C4 consists of 91% hexogen , 5.3% bis (2-ethylhexyl) sebacate (DOS), 2.1% polyisobutylene and 1.6% mineral oil. In order to make the misuse of C4 more difficult, strong-smelling substances have been added to the explosives during production for some time, with the help of which it can be more easily detected by sniffer dogs . Metal dust is incorporated for better visibility in X-ray machines or to find it with metal detectors .


The hexogen is slurried with water. The polyisobutylene is then dissolved in a suitable solvent ( methylene chloride or chloroform ) using the DOS and mixed with the hexogen. The solvent is distilled off and the product can be used.

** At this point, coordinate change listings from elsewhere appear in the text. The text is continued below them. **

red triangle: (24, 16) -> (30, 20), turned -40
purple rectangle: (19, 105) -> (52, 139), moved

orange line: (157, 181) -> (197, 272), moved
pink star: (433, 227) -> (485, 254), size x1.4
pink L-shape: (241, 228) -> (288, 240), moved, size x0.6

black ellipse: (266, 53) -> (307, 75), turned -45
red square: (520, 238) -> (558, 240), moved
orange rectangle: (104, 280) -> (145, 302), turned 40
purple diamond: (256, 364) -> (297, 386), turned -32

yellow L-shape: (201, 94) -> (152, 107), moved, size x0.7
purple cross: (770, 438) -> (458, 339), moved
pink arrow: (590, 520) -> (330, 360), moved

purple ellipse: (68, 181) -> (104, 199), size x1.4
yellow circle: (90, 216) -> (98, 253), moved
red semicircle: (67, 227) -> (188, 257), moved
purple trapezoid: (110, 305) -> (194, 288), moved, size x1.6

  • Rudolf Biedermann: The explosives - their chemistry and technology . Reprint 2000 edition. Survival Press, Radolfzell 1918, ISBN 3-89811-839-8 .
  • Richard Escales: The Explosives . In: initial explosives . Reprint 2002 edition. 7th volume. Survival Press, Radolfzell 1917, ISBN 3-8311-3939-3 .
  • Oscar Guttmann: Handbook of blasting work . Survival Press, Radolfzell 1899, reprint 2001, ISBN 3-8311-3095-7

Individual evidence

  1. Jim Owens: Recent Developments in Composition C-4: Towards an Alternate Binder and Reduced Sensitivity . BAE Systems OSI. Retrieved May 3, 2019.